_THE PROBLEM_
The lines needed run from the one that contains "Segment every instance" through the end of the material below, both included; write them out exactly, with no pictures.

_EXERCISE DATA_
════════

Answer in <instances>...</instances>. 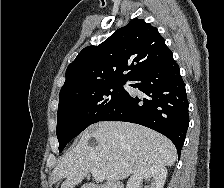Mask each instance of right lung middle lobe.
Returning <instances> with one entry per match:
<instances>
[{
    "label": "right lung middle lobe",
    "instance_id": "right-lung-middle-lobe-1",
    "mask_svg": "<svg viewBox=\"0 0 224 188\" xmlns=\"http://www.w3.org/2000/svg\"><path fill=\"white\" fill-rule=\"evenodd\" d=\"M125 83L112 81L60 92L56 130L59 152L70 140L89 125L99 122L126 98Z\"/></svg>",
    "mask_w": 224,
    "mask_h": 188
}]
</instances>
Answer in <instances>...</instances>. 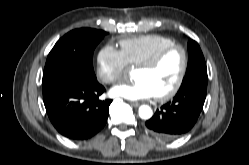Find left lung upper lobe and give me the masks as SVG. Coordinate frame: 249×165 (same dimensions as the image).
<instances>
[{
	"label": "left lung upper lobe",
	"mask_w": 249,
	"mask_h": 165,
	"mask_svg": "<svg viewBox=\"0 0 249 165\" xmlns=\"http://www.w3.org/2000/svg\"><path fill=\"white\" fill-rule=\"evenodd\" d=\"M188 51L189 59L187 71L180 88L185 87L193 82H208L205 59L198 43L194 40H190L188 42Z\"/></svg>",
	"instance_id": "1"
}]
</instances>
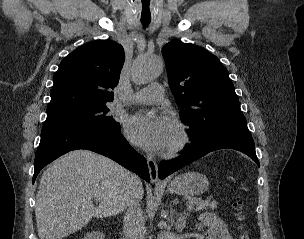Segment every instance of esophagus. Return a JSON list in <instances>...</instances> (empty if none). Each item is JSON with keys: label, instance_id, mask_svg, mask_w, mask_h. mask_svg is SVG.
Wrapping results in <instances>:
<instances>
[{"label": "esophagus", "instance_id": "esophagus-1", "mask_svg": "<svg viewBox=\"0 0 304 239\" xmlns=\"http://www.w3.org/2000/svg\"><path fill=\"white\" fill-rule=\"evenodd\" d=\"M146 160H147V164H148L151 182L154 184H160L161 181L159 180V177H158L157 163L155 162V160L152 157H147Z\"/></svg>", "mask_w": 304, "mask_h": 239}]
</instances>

════════

_THE ANSWER_
Segment every instance of esophagus. Return a JSON list in <instances>...</instances> (empty if none). Each item is JSON with keys: label, instance_id, mask_svg, mask_w, mask_h. mask_svg is SVG.
Wrapping results in <instances>:
<instances>
[{"label": "esophagus", "instance_id": "esophagus-1", "mask_svg": "<svg viewBox=\"0 0 304 239\" xmlns=\"http://www.w3.org/2000/svg\"><path fill=\"white\" fill-rule=\"evenodd\" d=\"M146 160H147V164H148L151 182L154 184H160L161 181L159 180V177H158L157 163L155 162V160L152 157H147Z\"/></svg>", "mask_w": 304, "mask_h": 239}]
</instances>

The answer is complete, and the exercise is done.